How my Husband and I Reunited After Four Years of Separation
Lynette Quigley
December 2005
My husband was gone … after 28 years of marriage. I always thought that I would be married and live happily ever after. Now I found myself alone, confused, hurt, and angry. What had gone wrong with our relationship? Was there any hope for our future?
It all started when Glenn and I met before my junior year of college. Glenn was handsome, interesting, and fun, and we hit it off immediately. I truly felt that we were destined to be together and that our relationship was part of God's plan.
The two of us had similar backgrounds. Glenn and I were both middle children in families where our parents had been divorced when we were young. Both of our fathers were alcoholics, and as often happens, they were physically abusive to their wives and children, and absent the rest of the time. Both of our mothers remarried, and Glenn's stepfather was also abusive mentally and emotionally. At the time, we assumed our childhoods were typical and knew nothing of the words dysfunctional or co-dependent.
Living the Lie
We have always been very close to our families and siblings, and we always knew that we wanted children in our future. Both Glenn and I wanted to be involved parents and give our children many of the advantages that we felt we had missed out on as children. I postponed my career as a teacher and put everything into motherhood. Glenn expanded his business to provide for me and our three sons.
According to many of our friends and family members, we were the "ideal" family. When we celebrated our 25th wedding anniversary, one of my friends said that we were the only couple she knew that had ever made it that far.

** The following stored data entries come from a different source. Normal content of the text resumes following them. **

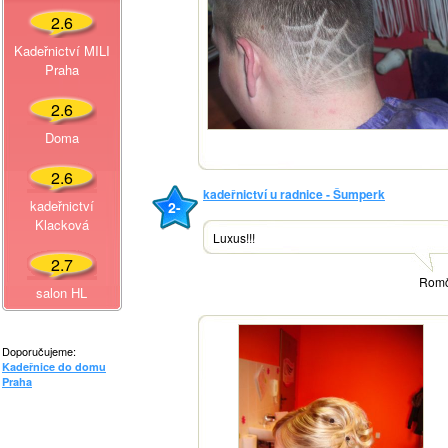
2.6
Kadeřnictví MILI
Praha
2.6
Doma
2.6
kadeřnictví u radnice - Šumperk
kadeřnictví
2-
Klacková
Luxus!!!
2.7
Rom
salon HL
Doporučujeme:
Kadeřnice do domu
Praha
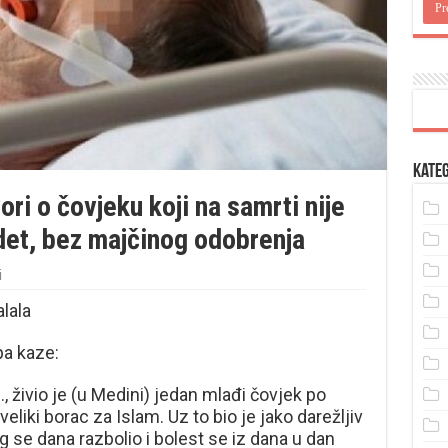
Kateg
ori o čovjeku koji na samrti nije
det, bez majčinog odobrenja
i
lala
pa kaze:
., živio je (u Medini) jedan mlađi čovjek po
eliki borac za Islam. Uz to bio je jako darežljiv
g se dana razbolio i bolest se iz dana u dan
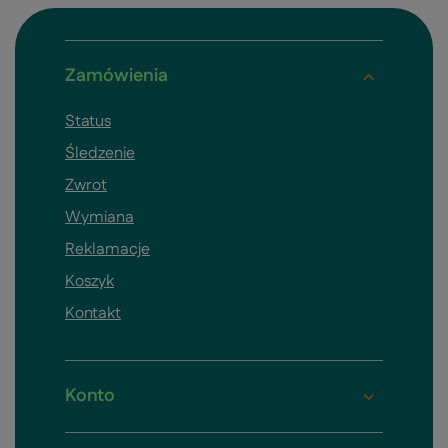
Zamówienia
Status
Śledzenie
Zwrot
Wymiana
Reklamacje
Koszyk
Kontakt
Konto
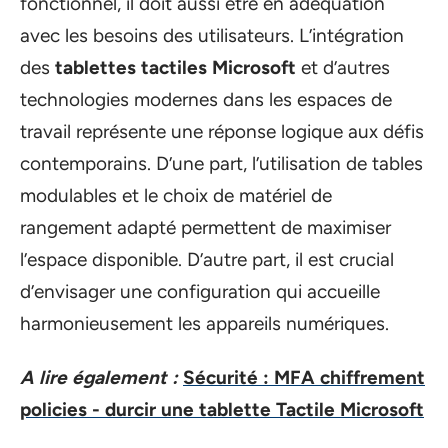
fonctionnel, il doit aussi être en adéquation
avec les besoins des utilisateurs. L’intégration
des
tablettes tactiles Microsoft
et d’autres
technologies modernes dans les espaces de
travail représente une réponse logique aux défis
contemporains. D’une part, l’utilisation de tables
modulables et le choix de matériel de
rangement adapté permettent de maximiser
l’espace disponible. D’autre part, il est crucial
d’envisager une configuration qui accueille
harmonieusement les appareils numériques.
A lire également :
Sécurité : MFA chiffrement
policies - durcir une tablette Tactile Microsoft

Most of our siblings had been divorced one or more times. Younger couples often came to us for advice on marriage and family.

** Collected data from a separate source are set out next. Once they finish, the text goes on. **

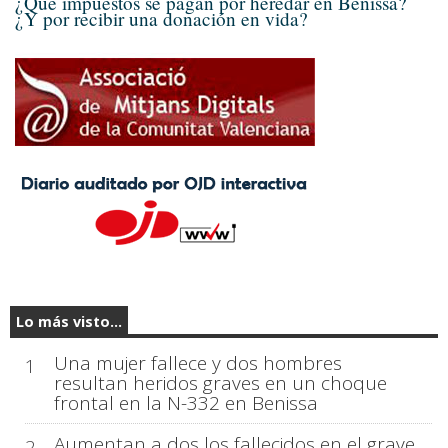
¿Qué impuestos se pagan por heredar en Benissa?
¿Y por recibir una donación en vida?
Lo más visto...
Una mujer fallece y dos hombres
1
resultan heridos graves en un choque
frontal en la N-332 en Benissa
Aumentan a dos los fallecidos en el grave
2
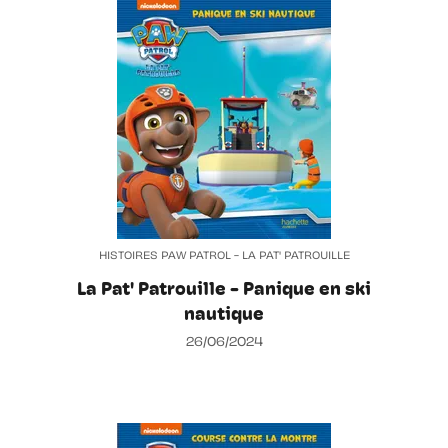
HISTOIRES PAW PATROL - LA PAT' PATROUILLE
La Pat' Patrouille - Panique en ski
nautique
26/06/2024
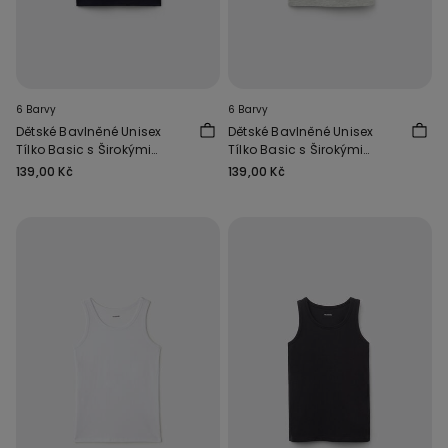
6 Barvy
6 Barvy
Dětské Bavlněné Unisex
Dětské Bavlněné Unisex
Tílko Basic s Širokými
Tílko Basic s Širokými
Ramínky
Ramínky
139,00 Kč
139,00 Kč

Most people knew that we had been involved in counseling at different times in our marriage. What they did not know was how bad things would often get behind closed doors. We had become so good at pretending for the world outside that we had even tried to hide the truth from ourselves!
While we were doing many of the right things for our family and had a lot of great times, other things were definitely getting out of hand. Glenn had said from the start that he had a temper, but that did little to describe the rage and intensity he displayed when he would get upset and "lose it." Afterward, he would always apologize, and we would try to go on with our lives.

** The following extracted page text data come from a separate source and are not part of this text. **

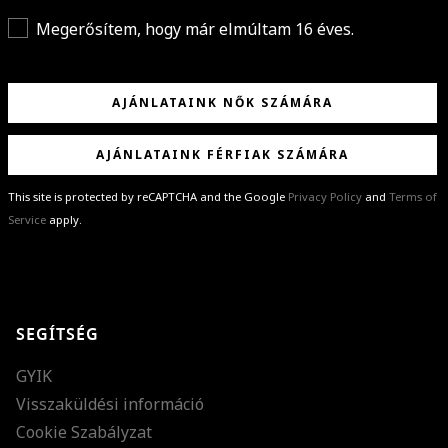
Megerősítem, hogy már elmúltam 16 éves.
AJÁNLATAINK NŐK SZÁMÁRA
AJÁNLATAINK FÉRFIAK SZÁMÁRA
This site is protected by reCAPTCHA and the Google
Privacy Policy
and
Terms of
Service
apply.
GRATULÁLUNK!
Sikeresen feliratkoztál hírlevelünkre a(z)
%email%
címmel.
Alig várjuk, hogy elküldhessük neked márkáink legújabb kollekcióit,
SEGÍTSÉG
különleges ajánlatainkat és stílustippjeinket!
GYIK
Visszaküldési információ
Cookie Szabályzat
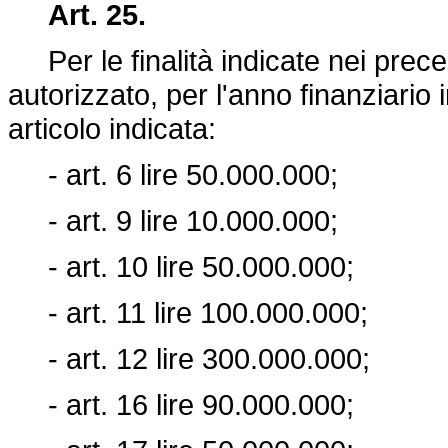
Art. 25.
Per le finalità indicate nei preced
autorizzato, per l'anno finanziario 
articolo indicata:
- art. 6 lire 50.000.000;
- art. 9 lire 10.000.000;
- art. 10 lire 50.000.000;
- art. 11 lire 100.000.000;
- art. 12 lire 300.000.000;
- art. 16 lire 90.000.000;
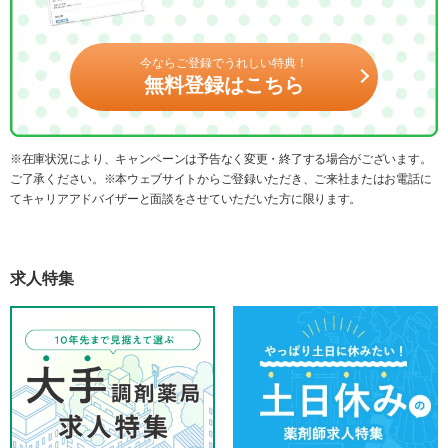
今ならご登録でうれしい特典！
無料登録はこちら
※在庫状況により、キャンペーンは予告なく変更・終了する場合がございます。
ご了承ください。※本ウェブサイトからご登録いただき、ご来社またはお電話に
てキャリアアドバイザーと面談をさせていただいた方に限ります。
求人特集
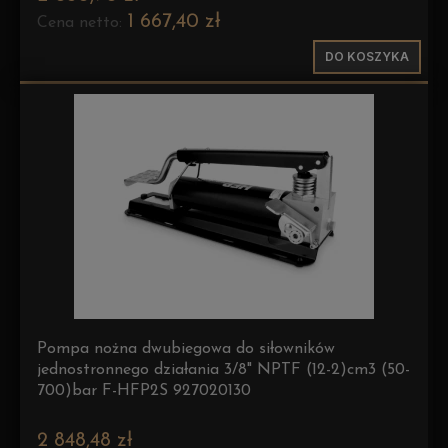
1 667,40 zł
Cena netto:
DO KOSZYKA
Pompa nożna dwubiegowa do siłowników
jednostronnego działania 3/8" NPTF (12-2)cm3 (50-
700)bar F-HFP2S 927020130
2 848,48 zł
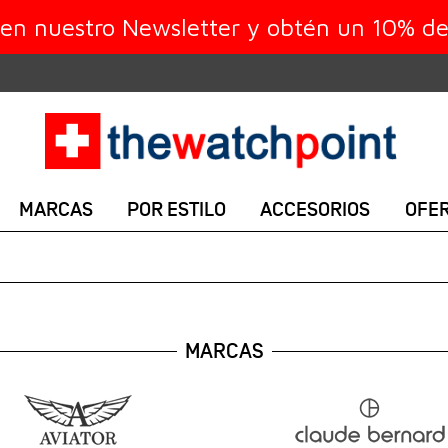
 en nuestro Newsletter y obtén un 10% d
MARCAS
POR ESTILO
ACCESORIOS
OFE
MARCAS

We got involved in parenting classes and sought counseling on numerous occasions throughout our marriage. We started reading self-help books. It would all help for a while, but we never made permanent changes in behavior. I was discouraged and felt very alone.
I didn't want to tell anyone what was really happening, because it was easier living the lie. I didn't want people to think badly of Glenn for his actions or of me for staying in the situation. I always thought that if Glenn knew I was here to stay, he would not be so afraid of abandonment and his rage would subside. Instead, my staying made it acceptable.
I felt myself withdrawing piece by piece. I started building the walls around the boys and me. I wanted to protect myself and the boys from the hurt and the pain. But they did suffer physically and emotionally.
I felt like I was always walking on eggshells and never knew which Glenn I would be encountering—the loving, gentle man who would literally give the shirt off his back to help someone in need, or the angry, bitter man who could find any excuse to start a fight. I swore that I would never leave my children in an abusive situation, but here I was doing just that.
Hoping for a Miracle
On the day I walked out the door, I left a note on the table for Glenn stating that I had to leave. To continue to stay meant that I was condoning what was happening, and I could no longer be a part of it. I hoped that Glenn would seek help to understand why he was so angry and that some day he would find love again. I did not know what the future would hold for the two of us, but it looked pretty bleak.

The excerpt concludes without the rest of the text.